Abraços...Last edited by vbatman on Tue Nov 08, 2005 9:05 pm; edited 2 times in total

----------

## Enderson

não seria /etc/X11/xorg.conf ?

----------

## pilla

o XFree não é mais suportado no Gentoo faz algum tempo, então deves ter xorg-x11 instalado. Segue o caminho dado pelo Enderson.

----------

## vbatman

Olá Enderson e pilla,

Obrigado pela força masssssssssssss...

Dei uma olhada no diretório /etc/X11 e não localizei o xorg.conf propriamente dito e sim o xorg.conf.example, ai o que eu fiz...

Criei o xorg.conf do mesmo jeito que estava lá no xorg.conf.example e restartei a máquina. O kde não inicializou e ficou somente no prompt (modo console sem gráfico).

Perguntas: 

O meu ponto de vista está certo??? Ou seja temos que criar esse arquivo a partir do exemplo dado (Claro que alterando conforme nossas necessidades)

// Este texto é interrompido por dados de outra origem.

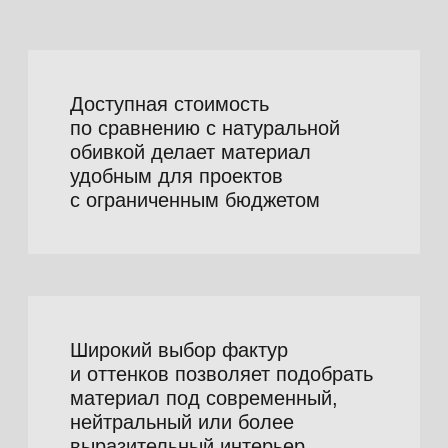
Закажите образцы
кожи от LEDER
99
Оставьте ваши контактные данные,
мы свяжемся с вами и пришлем каталоги
и колоркарты.
Заказать образцы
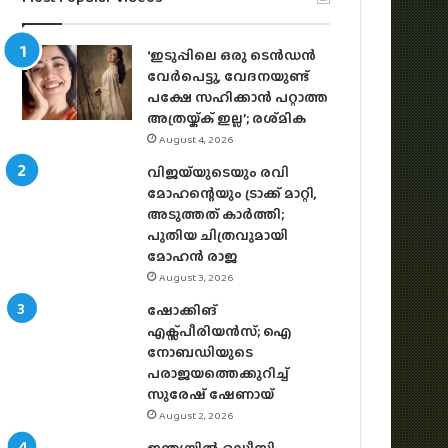
‘ഇടുപ്പിലെ ഒരു ടെൻഡൻ
വേർപെട്ടു, വേദനയുണ്ട്
പക്ഷേ സഹിക്കാൻ പറ്റാത്ത
അത്രയ്ക്ക് ഇല്ല’; രശ്‌മിക
August 4, 2026
വിജയ്‌യുടെയും രവി
മോഹന്റെയും ട്രാക്ക് മാറ്റി,
അടുത്തത് കാർത്തി;
പുതിയ ചിത്രവുമായി
മോഹൻ രാജ
August 3, 2026
ഷോക്കിങ്
എക്സ്പീരിയൻസ്; ഐ
നോബഡിയുടെ
പരാജയത്തെക്കുറിച്ച്
സുരേഷ് ഷേണായ്
August 2, 2026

Porque meu kde não inicializou??? Dando uma lida no xorg.conf.example não encontrei nada relacionado ao boot.

Abração

----------

## xef

Para o X arrancar é preciso iniciar o serviço de x, normalmente xdm

Parece-me que o problema é mesmo falta de uma leitura mais atenda da documentação...

----------

## vbatman

 *xef wrote:*   

> Para o X arrancar é preciso iniciar o serviço de x, normalmente xdm
> 
> Parece-me que o problema é mesmo falta de uma leitura mais atenda da documentação...

 

Olá xef,

Obrigado pela ajuda masssssssss,

Já revisei o arquivo xorg.conf.example novamente e não encontrei nenhuma explicação que me fizesse entender o porquê meu sistema não usou o kdm para o gerenciamento de boot. 

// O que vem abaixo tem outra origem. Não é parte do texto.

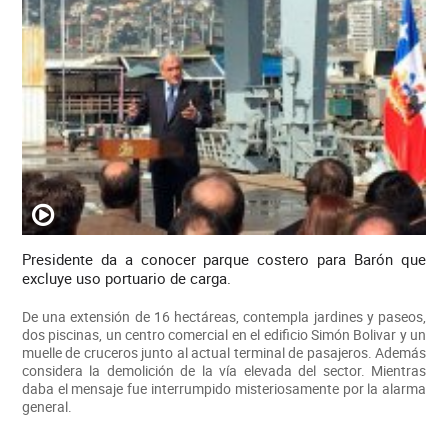
Presidente da a conocer parque costero para Barón que
excluye uso portuario de carga.
De una extensión de 16 hectáreas, contempla jardines y paseos,
dos piscinas, un centro comercial en el edificio Simón Bolivar y un
muelle de cruceros junto al actual terminal de pasajeros. Además
considera la demolición de la vía elevada del sector. Mientras
daba el mensaje fue interrumpido misteriosamente por la alarma
general.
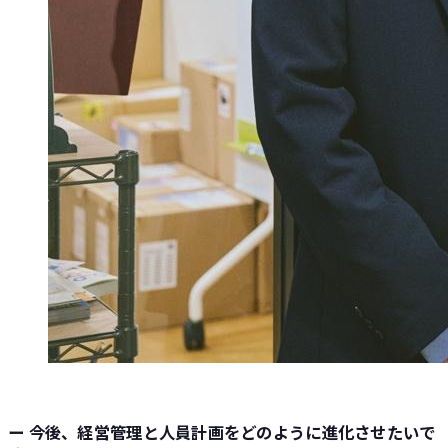
ー 今後、経営管理と人員計画をどのように進化させたいで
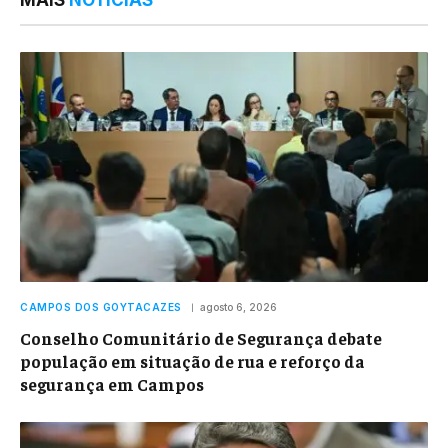
MAIS
NOTÍCIAS
CAMPOS DOS GOYTACAZES
agosto 6, 2026
Conselho Comunitário de Segurança debate
população em situação de rua e reforço da
segurança em Campos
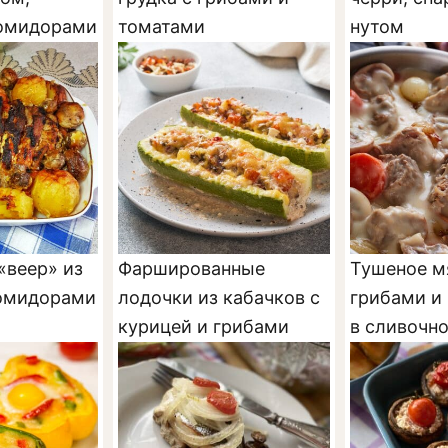
помидорами
томатами
нутом
«веер» из
Фаршированные
Тушеное м
помидорами
лодочки из кабачков с
грибами и
курицей и грибами
в сливочн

O pior é que alguma coisa ai tem, pois se deixo o xorg.conf, nada de kdm, se o deleto, o kdm consequentemente o kde inicializa normalmente...  :Rolling Eyes: 

Alguém já passou por esse mesmo problema???

Muito Obrigado!!

Abraços

----------

## pilla

Acho que seria bom começares dando uma olhada no manual de configuração do X no gentoo (link). Ali explica direitinho passo a passo como configurar o X. Depois, há um manual de KDE para a segunda etapa.

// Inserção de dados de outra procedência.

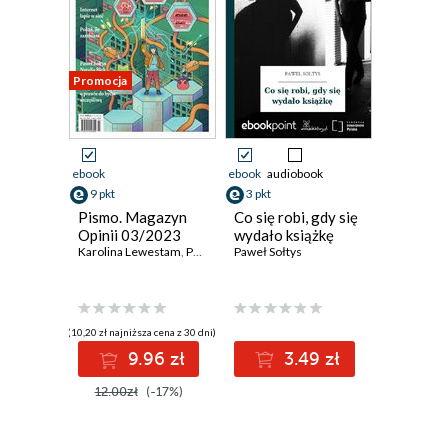
Promocja
ebook
ebook
audiobook
9 pkt
3 pkt
Pismo. Magazyn
Co się robi, gdy się
Opinii 03/2023
wydało książkę
Karolina Lewestam
,
Paweł Sołtys
Paweł Sołtys
,
Kamil Fejfer
(10,20 zł najniższa cena z 30 dni)
9.96 zł
3.49 zł
12.00zł
(-17%)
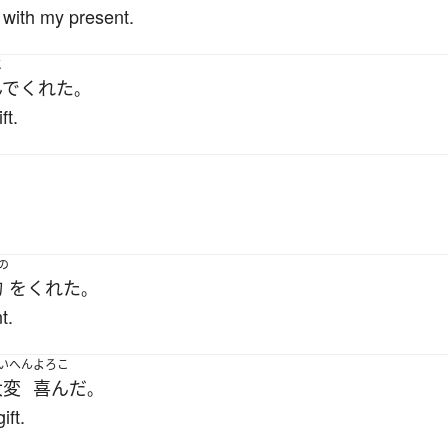
 with my present.
こ
んで
くれた
。
ft.
。
の
物
を
くれた
。
t.
いへん
よろこ
大変
喜んだ
。
ift.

O teu computador deve estar usando uma versão de config antiga em algum lugar do PATH dele.

----------

## xef

Mas o kdm tentou a arrancar, gerou algum ficheiro de erros?

Para o kdm arrancar não o ficheiro xorg.conf estar correcto

----------

## MetalGod

ve os logs... isso ajuda muito  :Cool: 

----------

## vbatman

Fala pessoal,

Obrigado pela ajuda.

Bom eu li bastante coisa sobre o arquivo xorg.conf e consegui chegar em uma configuração bem bacana de todos os periféricos lá configuráveis.

Segue abaixo tudo que eu fiz para configurar esse arquivo danado corretamente. 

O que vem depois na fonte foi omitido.